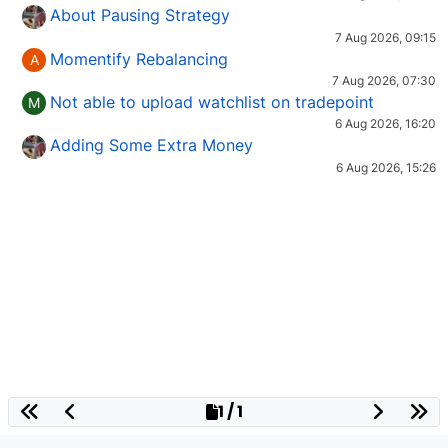
About Pausing Strategy
7 Aug 2026, 09:15
Momentify Rebalancing
A
7 Aug 2026, 07:30
Not able to upload watchlist on tradepoint
M
6 Aug 2026, 16:20
Adding Some Extra Money
6 Aug 2026, 15:26
1 / 1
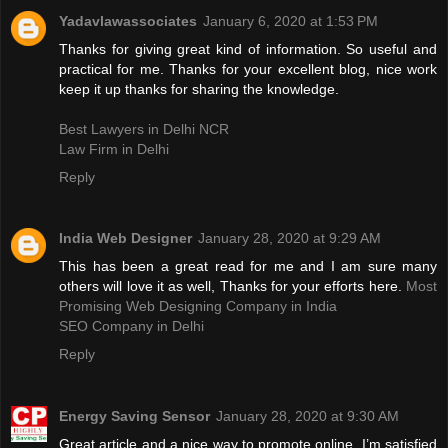
Yadavlawassociates
January 6, 2020 at 1:53 PM
Thanks for giving great kind of information. So useful and
practical for me. Thanks for your excellent blog, nice work
keep it up thanks for sharing the knowledge.
Best Lawyers in Delhi NCR
Law Firm in Delhi
Reply
India Web Designer
January 28, 2020 at 9:29 AM
This has been a great read for me and I am sure many
others will love it as well, Thanks for your efforts here.
Most
Promising Web Designing Company in India
SEO Company in Delhi
Reply
Energy Saving Sensor
January 28, 2020 at 9:30 AM
Great article and a nice way to promote online. I’m satisfied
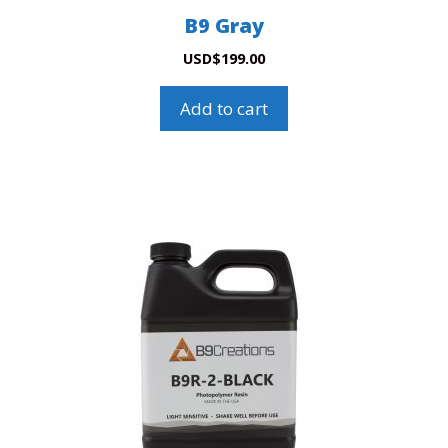
B9 Gray
USD
$
199.00
Add to cart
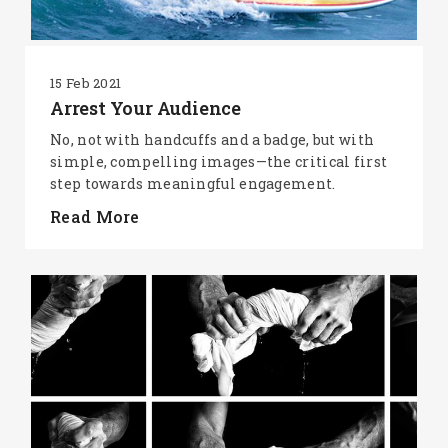
15 Feb 2021
Arrest Your Audience
No, not with handcuffs and a badge, but with
simple, compelling images—the critical first
step towards meaningful engagement.
Read More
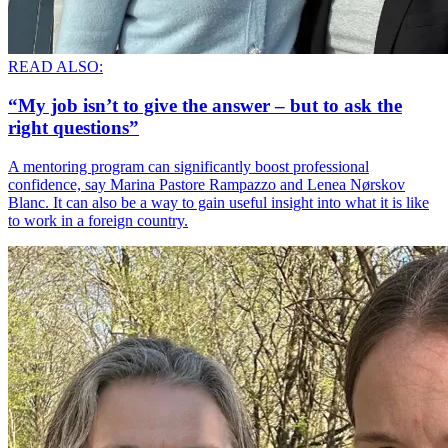
READ ALSO:
“My job isn’t to give the answer – but to ask the
right questions”
A mentoring program can significantly boost professional
confidence, say Marina Pastore Rampazzo and Lenea Nørskov
Blanc. It can also be a way to gain useful insight into what it is like
to work in a foreign country.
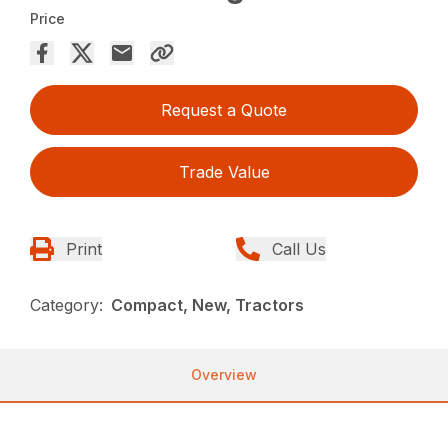
Price
Request a Quote
Trade Value
Print
Call Us
Category:
Compact, New, Tractors
Overview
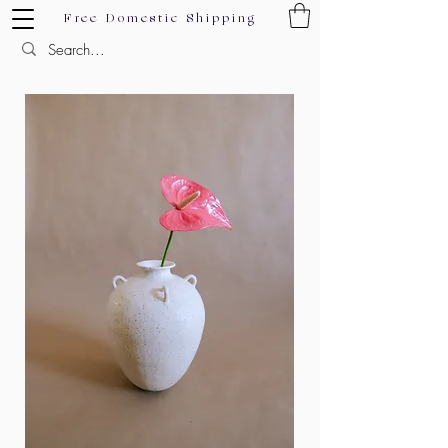
Free Domestic Shipping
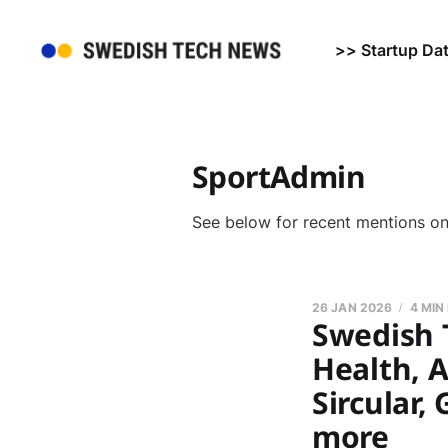
>> Startup Da
SportAdmin
See below for recent mentions o
26 JAN 2026
4 MIN
Swedish 
Health, A
Sircular,
more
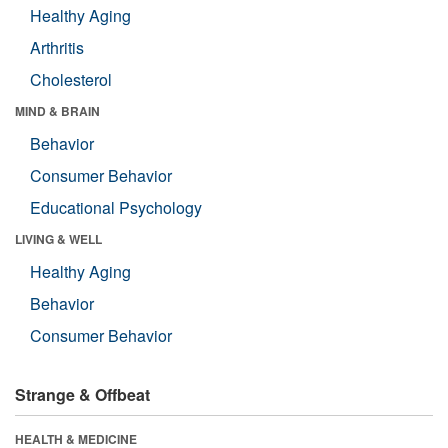
Healthy Aging
Arthritis
Cholesterol
MIND & BRAIN
Behavior
Consumer Behavior
Educational Psychology
LIVING & WELL
Healthy Aging
Behavior
Consumer Behavior
Strange & Offbeat
HEALTH & MEDICINE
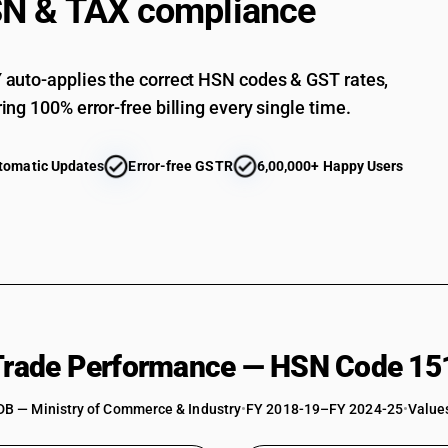
N & TAX compliance
auto-applies the correct HSN codes & GST rates,
ing 100% error-free billing every single time.
tomatic Updates
Error-free GSTR
6,00,000+ Happy Users
 Trade Performance — HSN Code 15
DB — Ministry of Commerce & Industry
•
FY 2018-19–FY 2024-25
•
Values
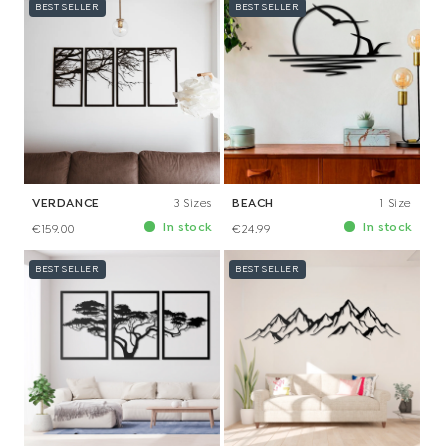
BEST SELLER
BEST SELLER
VERDANCE
3 Sizes
BEACH
1 Size
In stock
In stock
€159.00
€24.99
BEST SELLER
BEST SELLER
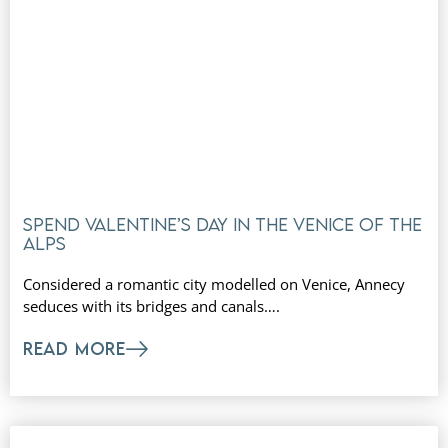
Spend Valentine’s Day in the Venice of the
Alps
Considered a romantic city modelled on Venice, Annecy
seduces with its bridges and canals….
READ MORE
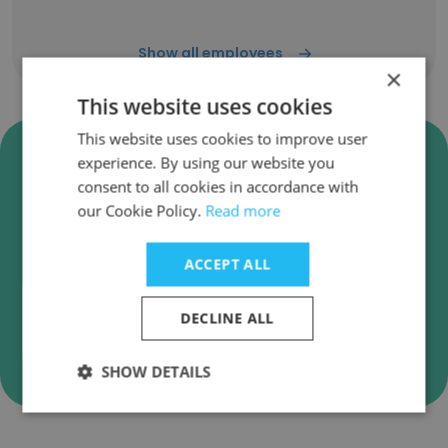
Show all employees
×
This website uses cookies
This website uses cookies to improve user
Verify Carolina Veterinary
experience. By using our website you
Specialists Business Emails
consent to all cookies in accordance with
our Cookie Policy.
Read more
Carolina Veterinary Specialists employee email
verification for instant deliverability checks.
ACCEPT ALL
DECLINE ALL
Verify
SHOW DETAILS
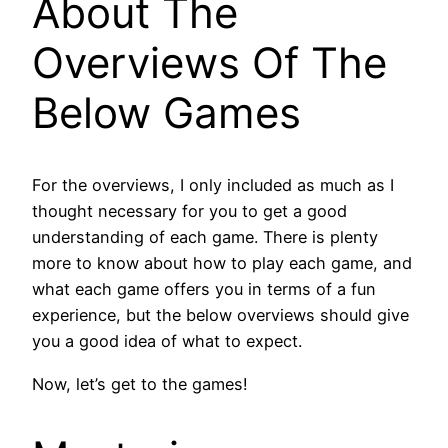
About The
Overviews Of The
Below Games
For the overviews, I only included as much as I
thought necessary for you to get a good
understanding of each game. There is plenty
more to know about how to play each game, and
what each game offers you in terms of a fun
experience, but the below overviews should give
you a good idea of what to expect.
Now, let’s get to the games!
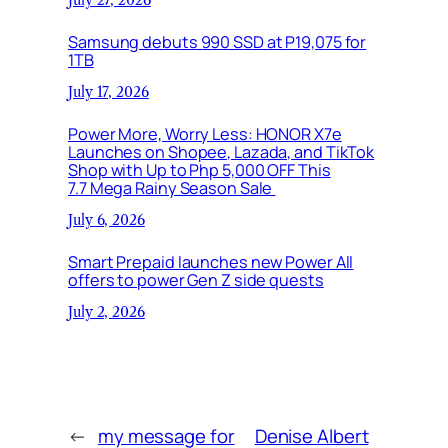
Samsung debuts 990 SSD at P19,075 for
1TB
July 17, 2026
Power More, Worry Less: HONOR X7e
Launches on Shopee, Lazada, and TikTok
Shop with Up to Php 5,000 OFF This
7.7 Mega Rainy Season Sale
July 6, 2026
Smart Prepaid launches new Power All
offers to power Gen Z side quests
July 2, 2026
←
my message for
Denise Albert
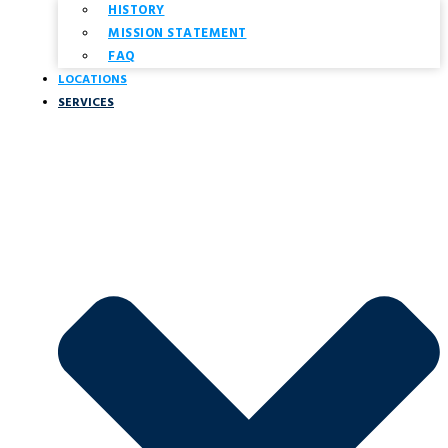
HISTORY
MISSION STATEMENT
FAQ
LOCATIONS
SERVICES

══════════════════════════════

- TASK DESCRIPTION
Show each line of the material above where "good" occurs.

- OUTPUT FOR THIS EXERCISE
thought necessary for you to get a good
you a good idea of what to expect.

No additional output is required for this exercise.